Almost 100 days after she departed Downing Street as Britain's shortest-serving prime minister in history, Liz Truss is reportedly planning a political comeback.
 The ex-premier made a visit to Washington DC before Christmas to attend a gathering of centre-right figures from across the world.
  It's now emerged, in a string of private gatherings while she was across the Atlantic, that the 47-year-old told US politicians she remained determined to rouse Britain from economic stagnation.
 According to the US website Politico, Liz Truss also made it understood that she didn't trust her beneficiary, Rishi Sunak, to do the job.
  Liz Truss's time in No 10 was overwhelmed by economic upheaval in the wake of her tax-cutting mini-Budget, which has since been almost entirely junked by Rishi Sunak and Chancellor Jeremy Hunt, but while it's claimed she admitted blunders in the way she pushed forward with her economic objectives, Liz Truss isn't said to have shied away from her low tax agenda on her US trip.
 The website reported that Liz Truss told Kevin Hern, a member of the US House of Representatives, that she wanted to form a similar body to the Republican Study Committee, an influential body in Washington.
 Mr Hern said that she expressed a desire for such a faction at Westminster to accommodate all of their ideas into a collaborative group, in order to hold the present Prime Minister accountable.
 He also revealed that Liz Truss floated the Conservative Growth Group as a name.
 This month, a group of two dozen MPs supportive of Liz Truss were said to have assembled in Parliament, with the ex-Prime Minister in attendance to form a group of the same name.
 Another US political figure who spoke to Liz Truss on her December trip told Politico she voiced fears that Britain's conservative movement could vanish entirely as she warned about Tory's electoral prospects.
 Sir Jake Berry, who serves as Tory chairman under Liz Truss and who accompanied her on her US trip, told the website that the party had failed over a considerable duration of time to justify why they were conservatives in an effective way.
 Liz Truss's attendance at the International Democrat Union forum in Washington last month was at the invitation of its chairman, ex-Canadian PM Stephen Harper.
 A supporter of Liz Truss told a newspaper outlet that she'd used the visit to touch base with other centre-right figures in a string of private gatherings, as she reminisced on her time in No 10.
 Unfortunately, she's a below-average woman who believes she has what it takes to be at the top with the best of the best, and hasn't she caused enough damage?
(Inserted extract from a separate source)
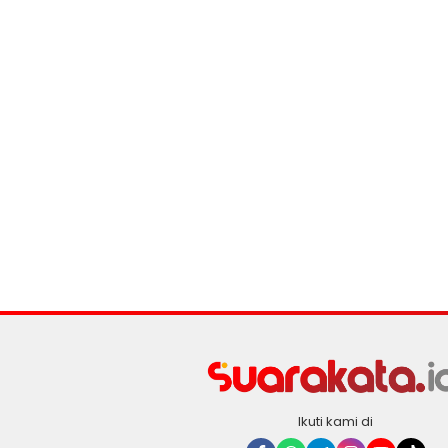
Ikuti kami di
She must be delusional.
 I'd love to know what she smokes even if it's just to warn teenagers to avoid it at all costs, and this woman evidently needs therapy of some sort. She's not fit for office or even an MP.
 I think that being described as the worst Prime Minister this country has ever had should probably tell her that she should take her marching orders seriously, and most people in her situation would have hidden under a rock for the rest of their lives, but that's shameless politicians for you.
 And who are we really fooling? A comeback, she never really started, but then she's another deluded Tory headbanger who just doesn't get it - they're the problem, not the country, and not the people who live in it.